Records from a data source
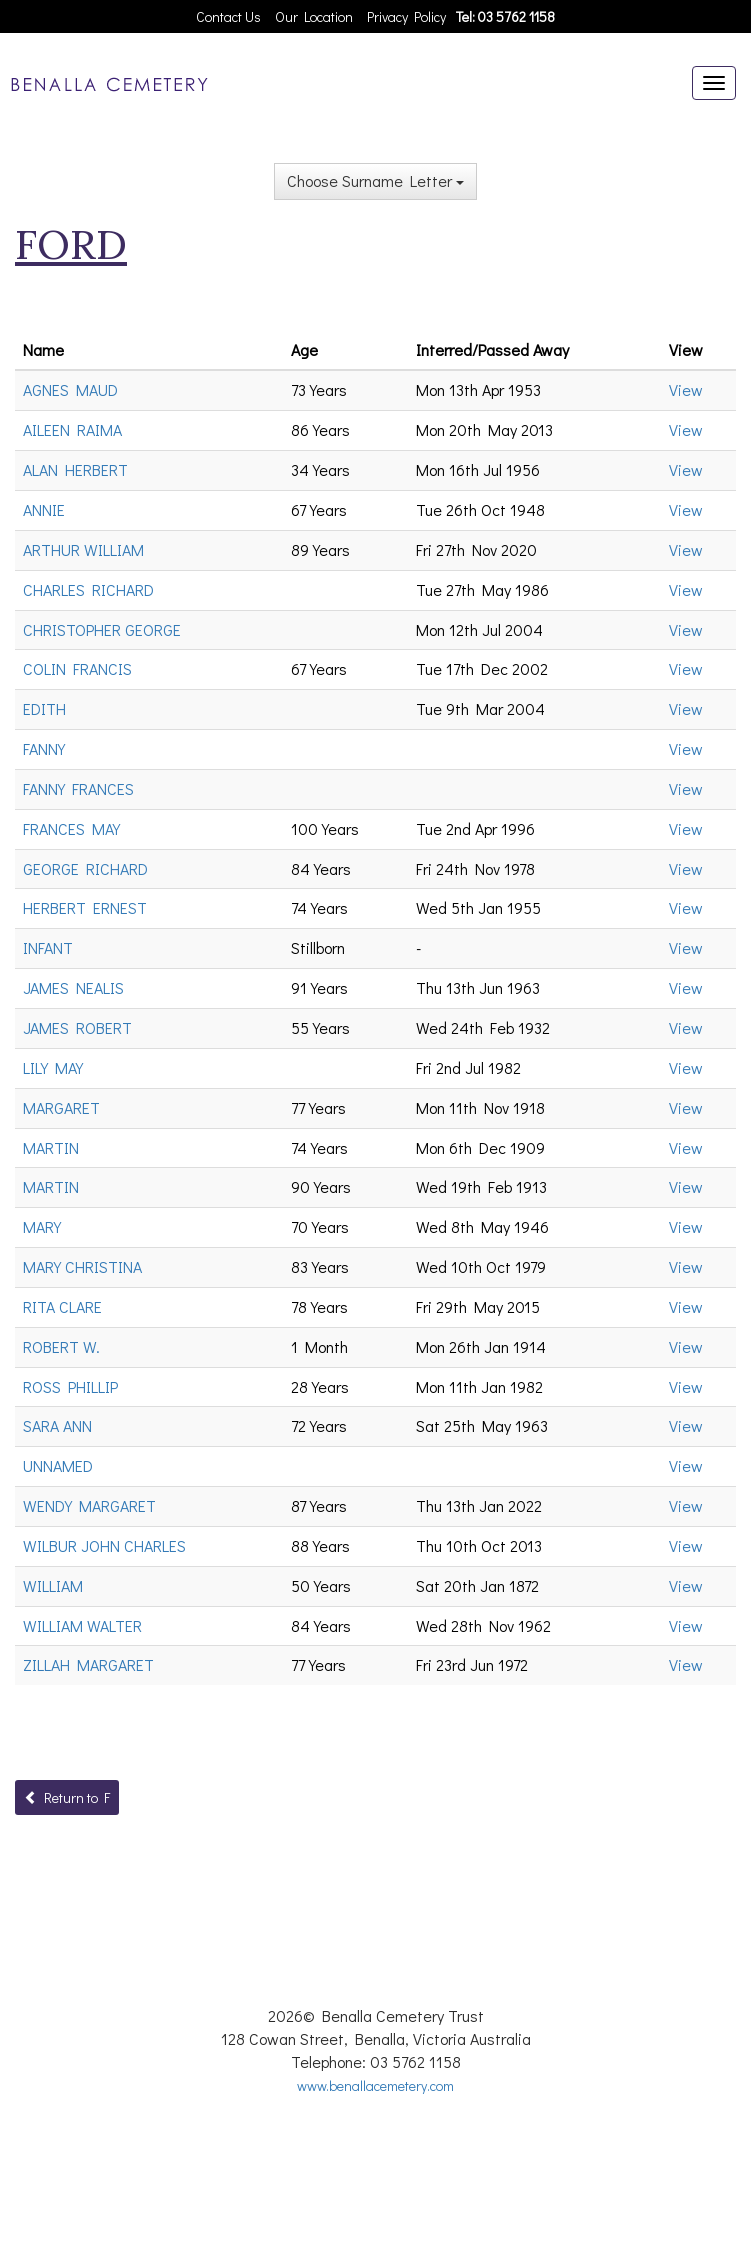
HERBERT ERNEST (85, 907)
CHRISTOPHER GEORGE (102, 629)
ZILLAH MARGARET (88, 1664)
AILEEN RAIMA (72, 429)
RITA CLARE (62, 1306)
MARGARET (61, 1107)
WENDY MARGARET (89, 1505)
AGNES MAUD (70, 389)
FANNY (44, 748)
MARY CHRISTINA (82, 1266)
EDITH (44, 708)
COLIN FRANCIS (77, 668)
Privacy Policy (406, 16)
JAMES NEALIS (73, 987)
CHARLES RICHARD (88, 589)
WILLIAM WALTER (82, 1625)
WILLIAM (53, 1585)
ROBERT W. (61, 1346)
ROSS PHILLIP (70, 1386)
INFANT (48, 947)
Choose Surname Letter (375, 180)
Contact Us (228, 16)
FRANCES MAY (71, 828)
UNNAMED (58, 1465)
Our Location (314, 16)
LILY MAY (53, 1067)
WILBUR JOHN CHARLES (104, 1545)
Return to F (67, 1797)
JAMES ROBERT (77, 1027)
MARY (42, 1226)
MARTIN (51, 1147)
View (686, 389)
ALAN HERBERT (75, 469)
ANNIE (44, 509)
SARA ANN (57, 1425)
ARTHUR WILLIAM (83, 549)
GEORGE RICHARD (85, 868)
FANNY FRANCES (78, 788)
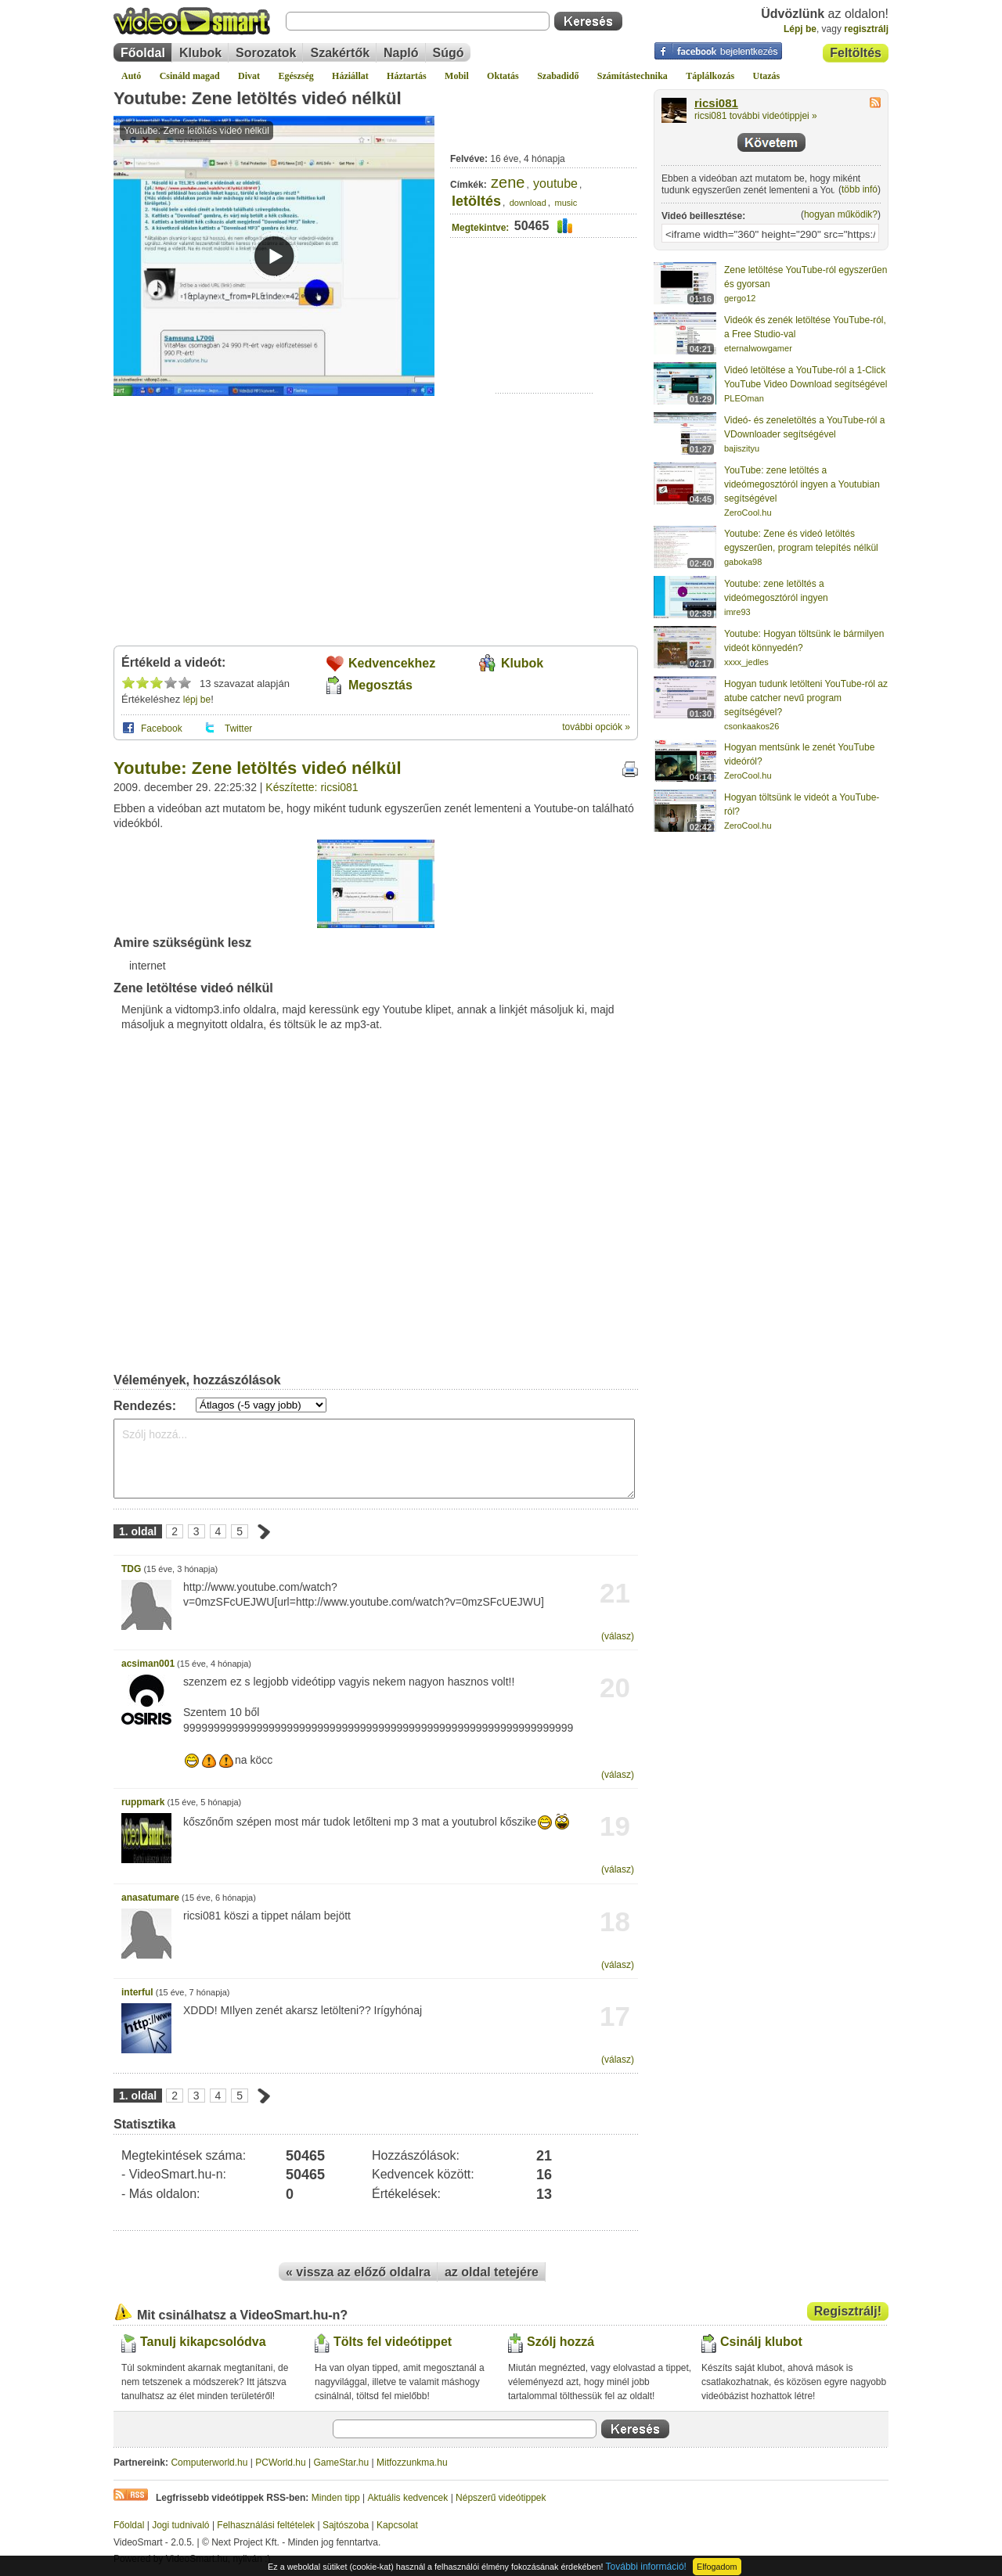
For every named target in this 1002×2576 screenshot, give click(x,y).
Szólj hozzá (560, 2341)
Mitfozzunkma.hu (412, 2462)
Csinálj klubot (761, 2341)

==

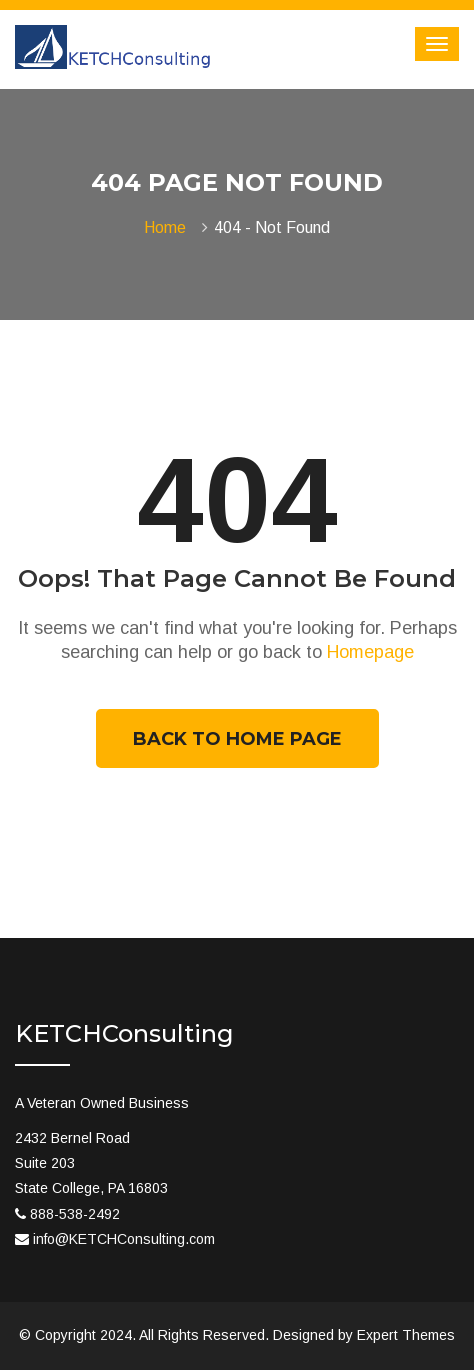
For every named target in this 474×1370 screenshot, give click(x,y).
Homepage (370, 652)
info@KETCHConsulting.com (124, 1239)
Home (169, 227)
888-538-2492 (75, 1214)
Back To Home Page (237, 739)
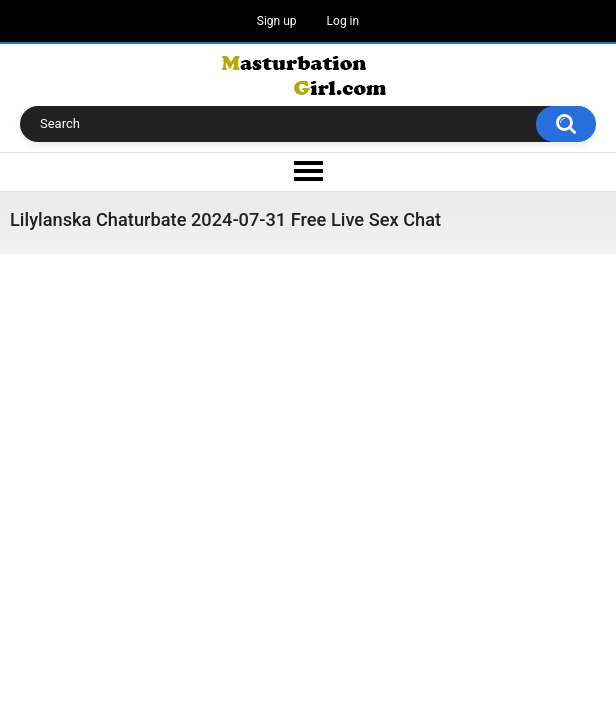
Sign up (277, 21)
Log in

§ **Exercise prompt**
Each line above from the one containing "WILLIAM (53, 1585)" through the one containing "Csinálj klubot (761, 2341)" is to be returned verbatim. Nothing else, and no pictures.

§ **Result of this exercise**
WILLIAM (53, 1585)
ROBERT W. (61, 1346)
ROSS PHILLIP (70, 1386)
INFANT (48, 947)
Choose Surname Letter (375, 180)
Contact Us (228, 16)
FRANCES MAY (71, 828)
UNNAMED (58, 1465)
Our Location (314, 16)
LILY MAY (53, 1067)
WILBUR JOHN CHARLES (104, 1545)
Return to F (67, 1797)
JAMES ROBERT (77, 1027)
MARY (42, 1226)
MARTIN (51, 1147)
View (686, 389)
ALAN HERBERT (75, 469)
ANNIE (44, 509)
SARA ANN (57, 1425)
ARTHUR WILLIAM (83, 549)
GEORGE RICHARD (85, 868)
FANNY FRANCES (78, 788)
For every named target in this 1002×2576 screenshot, give click(x,y).
Szólj hozzá (560, 2341)
Mitfozzunkma.hu (412, 2462)
Csinálj klubot (761, 2341)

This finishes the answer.